THE GIRLFRIEND FROM HELL
Even without looking up, John knew she had come back by the sulfurous smell wafting its way through the room. Well, there went his quiet evening.
“John! Dammit all, pay attention to me!”
Coughing from the smoke, John heaved the sigh of the damned and closed his grimoire. Myrtle was perched in her usual blackened corner. At the moment he looked up, she finished sharpening her horns with a pumice stone and started scowling at her reflection in a mirror fragment on the floor.
“Sorry, lost in my reading. Sorry,” John said, smiling as sincerely as possible. “You look, um, nice. Infernal, even.”
“Nice? NICE? Is that all you can say? I haven’t tortured a soul in weeks, but you don’t know anything about that, Mr. Necromancer-too-busy-to-do-a-summons. Not that YOU care about me,” she sniffed, petulantly biting the head off a passing rat and drinking its blood.
“Now, Myrtle, you know I—JESUS, Myrtle! (Whoops, sorry, sorry) How many times have I asked you not to get blood on the carpet?” He leapt out of his chair, patting at the shag with an ineffectual handkerchief.
Myrtle curled into a ball of flame, crying rivers of molten lava. “*sniff* You care more about that s-s-s-stupid carpet than you care about me!”
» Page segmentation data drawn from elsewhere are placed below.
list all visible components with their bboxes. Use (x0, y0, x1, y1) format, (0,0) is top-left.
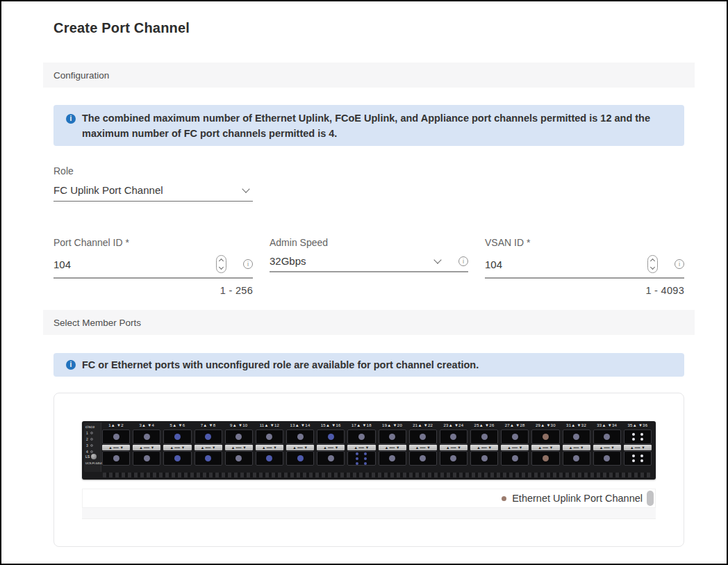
port-36[interactable] (624, 451, 652, 466)
port-status-dot-icon (573, 455, 579, 461)
port-19[interactable] (379, 429, 406, 444)
port-1[interactable] (102, 429, 130, 444)
info-icon (66, 114, 76, 124)
model-label: UCS-FI-6454 (85, 461, 102, 465)
port-channel-id-field: Port Channel ID * 104 1 - 256 (53, 237, 253, 296)
cage-latch: ▲ ▪▪▪▪ ▼ (501, 445, 529, 450)
port-pair-label: 7▲ ▼8 (194, 423, 223, 429)
port-27[interactable] (501, 429, 529, 444)
led-icon (90, 432, 93, 434)
port-pair-35-36: 35▲ ▼36▲ ▪▪▪▪ ▼ (623, 423, 652, 472)
port-14[interactable] (286, 451, 314, 466)
port-pair-3-4: 3▲ ▼4▲ ▪▪▪▪ ▼ (132, 423, 161, 472)
port-18[interactable] (347, 451, 375, 466)
section-select-member-ports: Select Member Ports (43, 310, 695, 335)
port-30[interactable] (531, 451, 559, 466)
port-status-dot-icon (389, 434, 395, 440)
port-channel-id-input[interactable]: 104 (53, 255, 253, 279)
port-pair-label: 3▲ ▼4 (132, 423, 161, 429)
info-icon[interactable] (243, 259, 253, 269)
legend-strip: Ethernet Uplink Port Channel (82, 489, 656, 508)
status-led: 2 (86, 437, 93, 441)
port-status-dot-icon (512, 434, 518, 440)
port-5[interactable] (163, 429, 191, 444)
beacon-led-icon (91, 454, 97, 459)
port-pair-11-12: 11▲ ▼12▲ ▪▪▪▪ ▼ (255, 423, 284, 472)
port-26[interactable] (470, 451, 498, 466)
cage-latch: ▲ ▪▪▪▪ ▼ (256, 445, 283, 450)
port-status-dot-icon (450, 434, 456, 440)
status-led-column: 1234 (86, 431, 93, 454)
port-status-dot-icon (512, 455, 518, 461)
port-channel-id-value: 104 (53, 259, 216, 270)
port-17[interactable] (347, 429, 375, 444)
port-status-dot-icon (481, 455, 488, 461)
port-status-dot-icon (113, 434, 119, 440)
vsan-id-stepper[interactable] (647, 255, 658, 273)
port-20[interactable] (379, 451, 406, 466)
port-pair-7-8: 7▲ ▼8▲ ▪▪▪▪ ▼ (194, 423, 223, 472)
cage-latch: ▲ ▪▪▪▪ ▼ (102, 445, 130, 450)
availability-info-banner: FC or Ethernet ports with unconfigured r… (53, 353, 684, 377)
port-12[interactable] (256, 451, 283, 466)
port-33[interactable] (593, 429, 621, 444)
port-pair-label: 17▲ ▼18 (347, 423, 376, 429)
port-pair-33-34: 33▲ ▼34▲ ▪▪▪▪ ▼ (593, 423, 622, 472)
port-channel-id-stepper[interactable] (216, 255, 226, 273)
info-icon[interactable] (458, 256, 468, 266)
port-23[interactable] (440, 429, 468, 444)
step-down-icon[interactable] (650, 265, 655, 270)
port-7[interactable] (195, 429, 222, 444)
port-22[interactable] (409, 451, 437, 466)
port-31[interactable] (563, 429, 590, 444)
step-up-icon[interactable] (219, 259, 224, 263)
status-led: 1 (86, 431, 93, 435)
port-pair-label: 31▲ ▼32 (562, 423, 591, 429)
port-35[interactable] (624, 429, 652, 444)
port-status-dot-icon (144, 455, 150, 461)
step-up-icon[interactable] (650, 259, 655, 263)
port-4[interactable] (133, 451, 160, 466)
port-16[interactable] (317, 451, 345, 466)
scrollbar-thumb[interactable] (647, 491, 654, 506)
port-pair-label: 27▲ ▼28 (500, 423, 529, 429)
port-2[interactable] (102, 451, 130, 466)
port-32[interactable] (563, 451, 590, 466)
port-29[interactable] (531, 429, 559, 444)
role-select[interactable]: FC Uplink Port Channel (53, 184, 253, 202)
port-status-dot-icon (543, 434, 549, 440)
info-icon[interactable] (675, 259, 684, 269)
port-25[interactable] (470, 429, 498, 444)
port-pair-label: 15▲ ▼16 (316, 423, 345, 429)
port-status-dot-icon (297, 434, 304, 440)
port-status-dot-icon (113, 455, 119, 461)
port-34[interactable] (593, 451, 621, 466)
cage-latch: ▲ ▪▪▪▪ ▼ (624, 445, 652, 450)
port-11[interactable] (256, 429, 283, 444)
admin-speed-label: Admin Speed (270, 237, 468, 248)
port-21[interactable] (409, 429, 437, 444)
port-pair-label: 9▲ ▼10 (224, 423, 254, 429)
port-15[interactable] (317, 429, 345, 444)
port-status-dot-icon (235, 434, 242, 440)
legend-label: Ethernet Uplink Port Channel (512, 493, 643, 504)
port-8[interactable] (195, 451, 222, 466)
led-icon (90, 444, 93, 447)
step-down-icon[interactable] (219, 265, 224, 270)
chevron-down-icon (242, 185, 249, 193)
admin-speed-select[interactable]: 32Gbps (270, 255, 468, 272)
port-pair-label: 1▲ ▼2 (101, 423, 131, 429)
port-13[interactable] (286, 429, 314, 444)
port-24[interactable] (440, 451, 468, 466)
port-28[interactable] (501, 451, 529, 466)
cage-latch: ▲ ▪▪▪▪ ▼ (195, 445, 222, 450)
vsan-id-input[interactable]: 104 (485, 255, 684, 279)
port-3[interactable] (133, 429, 160, 444)
port-6[interactable] (163, 451, 191, 466)
port-10[interactable] (225, 451, 253, 466)
port-9[interactable] (225, 429, 253, 444)
port-status-dot-icon (420, 455, 426, 461)
cage-latch: ▲ ▪▪▪▪ ▼ (470, 445, 498, 450)
port-channel-id-range: 1 - 256 (53, 285, 253, 296)
port-pair-label: 33▲ ▼34 (593, 423, 622, 429)
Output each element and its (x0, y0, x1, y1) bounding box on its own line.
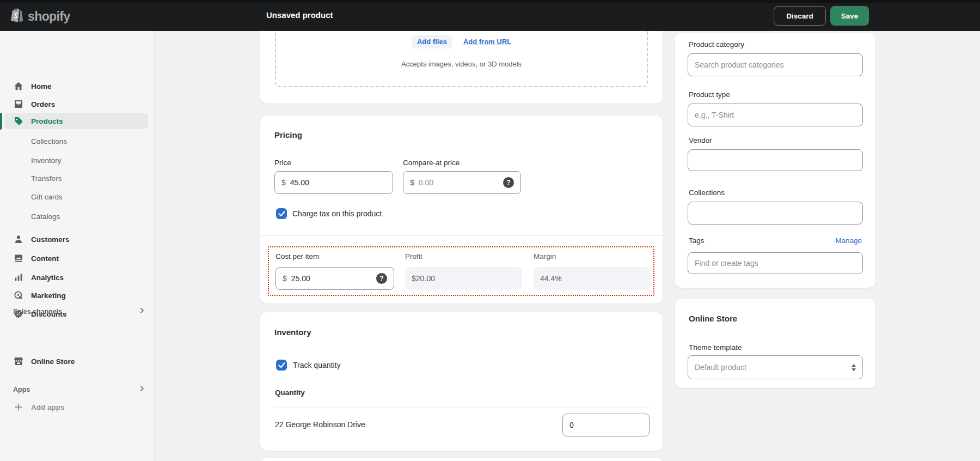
sidebar-item-label: Customers (31, 235, 70, 244)
chevron-right-icon (138, 307, 146, 317)
price-input-wrap: $ (274, 171, 393, 194)
add-from-url-link[interactable]: Add from URL (463, 38, 511, 46)
vendor-input[interactable] (695, 156, 856, 165)
collections-input[interactable] (695, 209, 856, 217)
price-input[interactable] (290, 178, 386, 187)
discard-button[interactable]: Discard (774, 6, 826, 26)
top-bar: shopify Unsaved product Discard Save (0, 0, 980, 31)
cost-per-item-input-wrap: $ ? (275, 267, 394, 290)
sidebar-item-catalogs[interactable]: Catalogs (4, 208, 148, 225)
online-store-card: Online Store Theme template Default prod… (675, 299, 875, 388)
sidebar-item-products[interactable]: Products (4, 113, 148, 129)
sidebar-header-apps[interactable]: Apps (13, 385, 146, 395)
theme-template-select[interactable]: Default product (688, 355, 863, 379)
compare-at-price-input[interactable] (419, 178, 499, 187)
shopify-bag-icon (10, 8, 24, 25)
online-store-title: Online Store (689, 314, 737, 323)
track-quantity-label: Track quantity (293, 361, 340, 369)
inventory-title: Inventory (274, 327, 311, 337)
sidebar-nav: HomeOrdersProductsCollectionsInventoryTr… (0, 31, 155, 461)
cost-per-item-help-icon[interactable]: ? (376, 273, 387, 284)
next-card-partial (260, 458, 663, 461)
location-name: 22 George Robinson Drive (275, 420, 365, 429)
sidebar-item-label: Products (31, 117, 63, 125)
media-dropzone[interactable]: Add files Add from URL Accepts images, v… (275, 22, 648, 87)
content-icon (13, 253, 24, 264)
cost-per-item-highlight-box: Cost per item Profit Margin $ ? $20.00 4… (268, 246, 654, 296)
product-category-input-wrap (688, 53, 863, 76)
sidebar-item-label: Home (31, 82, 52, 90)
home-icon (13, 81, 24, 92)
sidebar-item-label: Catalogs (31, 213, 60, 221)
collections-input-wrap (688, 202, 863, 225)
sidebar-item-customers[interactable]: Customers (4, 231, 148, 247)
divider (274, 408, 649, 408)
plus-icon (13, 402, 24, 413)
compare-at-price-label: Compare-at price (403, 159, 460, 167)
currency-prefix: $ (283, 274, 287, 283)
quantity-input[interactable] (569, 421, 642, 429)
sidebar-item-transfers[interactable]: Transfers (4, 170, 148, 186)
product-type-label: Product type (689, 90, 730, 99)
chevron-right-icon (138, 385, 146, 395)
sidebar-item-inventory[interactable]: Inventory (4, 152, 148, 168)
shopify-wordmark: shopify (28, 9, 70, 24)
marketing-icon (13, 290, 24, 301)
orders-icon (13, 99, 24, 110)
pricing-title: Pricing (274, 130, 302, 139)
price-label: Price (274, 159, 291, 167)
shopify-logo[interactable]: shopify (10, 8, 70, 25)
page-title: Unsaved product (266, 10, 333, 20)
storefront-icon (13, 356, 24, 367)
customers-icon (13, 234, 24, 245)
shopify-admin-window: shopify Unsaved product Discard Save Hom… (0, 0, 980, 461)
sidebar-item-label: Inventory (31, 156, 62, 165)
margin-readonly-field: 44.4% (534, 267, 651, 290)
sidebar-item-label: Marketing (31, 292, 66, 300)
product-organization-card: Product category Product type Vendor Col… (675, 33, 875, 288)
sidebar-header-sales-channels[interactable]: Sales channels (13, 307, 146, 317)
tags-input[interactable] (695, 259, 856, 268)
vendor-input-wrap (688, 149, 863, 171)
analytics-icon (13, 272, 24, 283)
sidebar-item-add-apps[interactable]: Add apps (4, 399, 148, 415)
divider (260, 235, 663, 236)
track-quantity-checkbox[interactable] (276, 360, 287, 371)
sidebar-item-marketing[interactable]: Marketing (4, 287, 148, 304)
charge-tax-checkbox[interactable] (276, 208, 287, 219)
quantity-section-label: Quantity (275, 389, 305, 397)
vendor-label: Vendor (689, 136, 712, 144)
sidebar-item-label: Collections (31, 137, 67, 145)
collections-label: Collections (689, 189, 725, 197)
compare-at-help-icon[interactable]: ? (503, 177, 514, 188)
cost-per-item-input[interactable] (291, 274, 372, 283)
sidebar-item-label: Analytics (31, 274, 64, 282)
sidebar-item-home[interactable]: Home (4, 78, 148, 94)
save-button[interactable]: Save (830, 6, 869, 26)
charge-tax-label: Charge tax on this product (292, 209, 382, 218)
margin-label: Margin (534, 252, 556, 260)
compare-at-price-input-wrap: $ ? (403, 171, 521, 194)
sidebar-item-analytics[interactable]: Analytics (4, 269, 148, 286)
products-icon (13, 116, 24, 126)
sidebar-item-content[interactable]: Content (4, 250, 148, 266)
profit-readonly-field: $20.00 (405, 267, 522, 290)
sidebar-item-label: Content (31, 254, 59, 263)
currency-prefix: $ (410, 178, 414, 187)
sidebar-item-gift-cards[interactable]: Gift cards (4, 189, 148, 205)
pricing-card: Pricing Price Compare-at price $ $ ? Cha… (260, 116, 663, 304)
tags-label: Tags (689, 236, 705, 245)
manage-tags-link[interactable]: Manage (835, 236, 862, 245)
sidebar-item-orders[interactable]: Orders (4, 96, 148, 112)
sidebar-item-collections[interactable]: Collections (4, 133, 148, 149)
profit-label: Profit (405, 252, 422, 260)
product-category-input[interactable] (695, 60, 856, 69)
theme-template-value: Default product (695, 363, 746, 372)
media-card: Add files Add from URL Accepts images, v… (260, 22, 663, 104)
sidebar-item-label: Transfers (31, 174, 62, 183)
product-type-input[interactable] (695, 111, 856, 119)
sidebar-item-online-store[interactable]: Online Store (4, 353, 148, 369)
add-files-button[interactable]: Add files (412, 35, 452, 48)
quantity-input-wrap (562, 414, 650, 436)
sidebar-item-label: Orders (31, 100, 55, 108)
“Oh, come now, my little briar patch. This is my last Shag-goth carpet. Do you have any idea how long it took to get?” He stroked the rubbery nap fondly. “Why, this is authentic Old One hide that you’re scorching right now.”
“Things, things, things. That’s all you ever talk about. Once you’d bring me the blood of a hundred innocent virgins. Now it’s all, ‘Myrtle fetch some stupid dragon, Myrtle show me the stupid future, Myrtle cast a hex on this stupid king.’ You take me for granted.”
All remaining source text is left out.